Courtesy of USHMM Photo Archives (Photo #81070)
Among those pictured are: Alexander (Shmaya) Stupel (front row, third from the right), a well-known German-Jewish violinist, and his brother Boris, standing behind the violinists. Pictured in the front right is Maya Gladshtein (later Kapit).
Boris Stupel survived Dachau and later immigrated to Australia. His brother, Alexander, perished in Dachau. Maya Gladshtein also survived and immigrated to Israel.
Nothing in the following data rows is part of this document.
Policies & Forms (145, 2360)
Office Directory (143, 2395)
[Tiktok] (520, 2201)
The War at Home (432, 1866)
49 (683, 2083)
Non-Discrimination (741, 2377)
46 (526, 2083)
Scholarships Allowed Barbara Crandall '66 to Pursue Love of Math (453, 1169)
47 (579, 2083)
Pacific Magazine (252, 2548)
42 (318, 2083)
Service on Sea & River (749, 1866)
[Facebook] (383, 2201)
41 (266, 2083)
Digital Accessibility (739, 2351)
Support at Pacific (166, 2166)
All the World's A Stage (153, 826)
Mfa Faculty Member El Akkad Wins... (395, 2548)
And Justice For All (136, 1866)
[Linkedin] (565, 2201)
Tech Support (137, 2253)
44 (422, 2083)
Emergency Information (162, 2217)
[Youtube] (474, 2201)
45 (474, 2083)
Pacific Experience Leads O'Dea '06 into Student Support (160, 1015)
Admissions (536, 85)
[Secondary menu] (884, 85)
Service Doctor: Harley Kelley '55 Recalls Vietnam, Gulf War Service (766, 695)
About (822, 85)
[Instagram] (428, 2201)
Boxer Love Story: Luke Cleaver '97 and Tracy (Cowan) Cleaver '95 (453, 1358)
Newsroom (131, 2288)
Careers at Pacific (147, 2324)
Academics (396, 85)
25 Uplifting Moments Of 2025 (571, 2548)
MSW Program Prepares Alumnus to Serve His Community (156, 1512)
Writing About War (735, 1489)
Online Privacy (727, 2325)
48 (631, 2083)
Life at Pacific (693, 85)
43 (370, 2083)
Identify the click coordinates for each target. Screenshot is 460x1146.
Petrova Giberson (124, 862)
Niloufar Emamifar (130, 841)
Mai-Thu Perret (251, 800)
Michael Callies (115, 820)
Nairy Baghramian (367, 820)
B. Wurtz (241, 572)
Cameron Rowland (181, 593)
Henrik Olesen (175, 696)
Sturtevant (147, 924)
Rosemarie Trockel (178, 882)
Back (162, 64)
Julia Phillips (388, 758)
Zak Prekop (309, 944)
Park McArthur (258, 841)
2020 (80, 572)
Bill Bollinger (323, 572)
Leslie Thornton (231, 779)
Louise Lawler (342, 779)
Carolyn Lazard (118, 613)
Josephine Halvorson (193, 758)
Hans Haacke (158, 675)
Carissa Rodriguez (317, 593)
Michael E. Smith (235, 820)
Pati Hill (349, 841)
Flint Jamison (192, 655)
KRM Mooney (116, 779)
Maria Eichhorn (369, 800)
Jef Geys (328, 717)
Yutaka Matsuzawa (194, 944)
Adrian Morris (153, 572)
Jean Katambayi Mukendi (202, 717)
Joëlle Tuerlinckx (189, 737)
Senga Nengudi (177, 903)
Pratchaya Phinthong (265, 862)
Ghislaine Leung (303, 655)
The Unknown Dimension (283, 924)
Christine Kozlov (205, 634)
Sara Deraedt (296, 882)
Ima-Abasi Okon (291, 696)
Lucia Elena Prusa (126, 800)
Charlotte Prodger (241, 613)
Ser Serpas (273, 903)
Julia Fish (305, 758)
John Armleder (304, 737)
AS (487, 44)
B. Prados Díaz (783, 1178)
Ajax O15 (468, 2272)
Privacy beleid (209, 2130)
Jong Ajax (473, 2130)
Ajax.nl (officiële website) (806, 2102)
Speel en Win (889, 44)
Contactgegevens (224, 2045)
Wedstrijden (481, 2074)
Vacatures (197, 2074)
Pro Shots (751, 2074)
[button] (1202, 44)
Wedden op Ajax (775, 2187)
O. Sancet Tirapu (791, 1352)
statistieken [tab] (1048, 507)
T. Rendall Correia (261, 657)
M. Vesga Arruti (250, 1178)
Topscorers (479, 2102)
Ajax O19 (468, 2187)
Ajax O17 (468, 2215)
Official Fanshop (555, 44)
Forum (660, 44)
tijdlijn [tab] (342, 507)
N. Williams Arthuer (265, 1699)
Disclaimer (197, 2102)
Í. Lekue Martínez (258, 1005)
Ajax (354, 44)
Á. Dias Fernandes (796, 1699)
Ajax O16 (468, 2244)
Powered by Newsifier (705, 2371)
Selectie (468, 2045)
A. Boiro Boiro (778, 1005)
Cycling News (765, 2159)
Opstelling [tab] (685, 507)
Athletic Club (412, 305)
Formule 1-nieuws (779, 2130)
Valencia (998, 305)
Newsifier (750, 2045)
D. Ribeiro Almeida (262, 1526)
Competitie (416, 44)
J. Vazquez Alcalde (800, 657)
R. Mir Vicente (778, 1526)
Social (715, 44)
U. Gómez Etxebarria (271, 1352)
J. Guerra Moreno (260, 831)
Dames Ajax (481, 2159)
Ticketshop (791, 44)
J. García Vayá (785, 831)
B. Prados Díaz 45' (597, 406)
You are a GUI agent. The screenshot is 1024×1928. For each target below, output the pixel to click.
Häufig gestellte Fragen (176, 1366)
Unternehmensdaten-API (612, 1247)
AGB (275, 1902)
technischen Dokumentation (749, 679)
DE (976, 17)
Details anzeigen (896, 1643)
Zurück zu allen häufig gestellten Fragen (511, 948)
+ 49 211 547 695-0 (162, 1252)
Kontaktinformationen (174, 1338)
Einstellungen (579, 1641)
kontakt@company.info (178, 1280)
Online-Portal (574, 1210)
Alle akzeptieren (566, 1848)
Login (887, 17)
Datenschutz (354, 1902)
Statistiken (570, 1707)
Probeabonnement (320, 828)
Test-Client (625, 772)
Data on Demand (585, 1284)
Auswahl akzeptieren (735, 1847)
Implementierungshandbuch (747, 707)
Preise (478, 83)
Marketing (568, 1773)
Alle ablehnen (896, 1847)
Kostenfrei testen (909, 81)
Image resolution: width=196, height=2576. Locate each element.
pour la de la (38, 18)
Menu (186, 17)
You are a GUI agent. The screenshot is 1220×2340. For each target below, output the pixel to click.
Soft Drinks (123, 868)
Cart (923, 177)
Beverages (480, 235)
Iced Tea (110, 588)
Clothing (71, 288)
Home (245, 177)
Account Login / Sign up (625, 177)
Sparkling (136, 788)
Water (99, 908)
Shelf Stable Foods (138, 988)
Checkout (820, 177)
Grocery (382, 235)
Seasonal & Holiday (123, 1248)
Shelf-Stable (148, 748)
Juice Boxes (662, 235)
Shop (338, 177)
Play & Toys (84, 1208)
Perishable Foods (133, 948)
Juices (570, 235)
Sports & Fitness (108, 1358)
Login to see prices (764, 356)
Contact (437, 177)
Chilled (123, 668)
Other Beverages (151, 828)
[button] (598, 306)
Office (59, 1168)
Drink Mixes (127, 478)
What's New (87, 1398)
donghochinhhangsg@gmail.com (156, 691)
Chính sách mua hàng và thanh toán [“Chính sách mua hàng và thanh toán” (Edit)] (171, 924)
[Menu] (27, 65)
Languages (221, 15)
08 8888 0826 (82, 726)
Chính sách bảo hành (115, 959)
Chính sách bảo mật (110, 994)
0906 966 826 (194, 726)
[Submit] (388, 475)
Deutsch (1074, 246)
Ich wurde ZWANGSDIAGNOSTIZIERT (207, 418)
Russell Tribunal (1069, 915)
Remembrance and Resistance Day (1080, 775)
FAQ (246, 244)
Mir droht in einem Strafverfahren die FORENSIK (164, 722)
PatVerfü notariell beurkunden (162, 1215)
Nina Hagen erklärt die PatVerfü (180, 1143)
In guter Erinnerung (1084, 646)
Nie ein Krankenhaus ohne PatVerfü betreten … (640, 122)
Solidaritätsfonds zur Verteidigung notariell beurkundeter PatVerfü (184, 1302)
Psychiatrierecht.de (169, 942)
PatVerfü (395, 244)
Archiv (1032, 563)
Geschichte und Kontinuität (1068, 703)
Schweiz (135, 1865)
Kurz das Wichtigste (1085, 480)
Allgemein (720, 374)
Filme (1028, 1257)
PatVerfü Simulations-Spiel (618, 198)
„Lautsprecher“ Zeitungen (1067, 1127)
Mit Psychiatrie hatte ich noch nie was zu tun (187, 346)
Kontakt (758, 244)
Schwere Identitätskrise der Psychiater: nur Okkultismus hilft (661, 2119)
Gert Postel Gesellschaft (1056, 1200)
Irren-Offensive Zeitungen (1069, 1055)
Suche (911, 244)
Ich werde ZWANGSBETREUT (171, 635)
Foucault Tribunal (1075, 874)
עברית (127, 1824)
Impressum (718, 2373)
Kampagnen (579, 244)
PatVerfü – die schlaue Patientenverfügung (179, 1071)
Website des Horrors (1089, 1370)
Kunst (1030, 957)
Following the German occupation of Kaunas, many of the city’s leading musicians, were forced to move to the Jewish ghetto. Most brought their musical instruments with them. However, on August 18, 1941, soon after the sealing of the ghetto, the Germans held a special “Intellectuals Action” which resulted in the murder of 534 of the most educated men in the ghetto. Afterwards, most musicians were afraid to publicly declare themselves as professionals. The Jewish council decided the best way to protect these musicians was to make them policemen and issue them uniforms. During the summer of 1942, when the killing actions had stopped and the ghetto was in the midst of its “Quiet Period,” the council felt it was safe to ask permission for the ghetto’s musicians to regroup into an orchestra. The orchestra consisted of 35 instrumentalists and five vocalists led by the noted conductor Michael Leo Hofmekler and the concertmaster Alexander Stupel. Performances were held bi-weekly, and a total of 80 concerts were given during the ghetto’s history. Performances were given in the ghetto’s Police House, the former building of the Slobodka Yeshiva. They were coordinated by the ghetto’s director of education and culture, the noted linguist Chaim Nachman Shapiro (who was also the son of Kovno’s chief rabbi). Though the first concert, which began with a moment of silence followed by “Kol Nidre” (the opening hymn of the Yom Kippur service), featured only serious music, many in the ghetto felt it was unseemly to hold concerts in a place of mourning. They considered these concerts to be solely for the ghetto elite and a desecration of the yeshiva. However, despite these criticisms, most felt that the concerts served a useful purpose in raising the level of morale in the ghetto. Ironically, though the musicians were initially made policemen as a form of protection, during the “Police Action” of March 27, 1944, only the musicians were spared transfer to the Ninth Fort.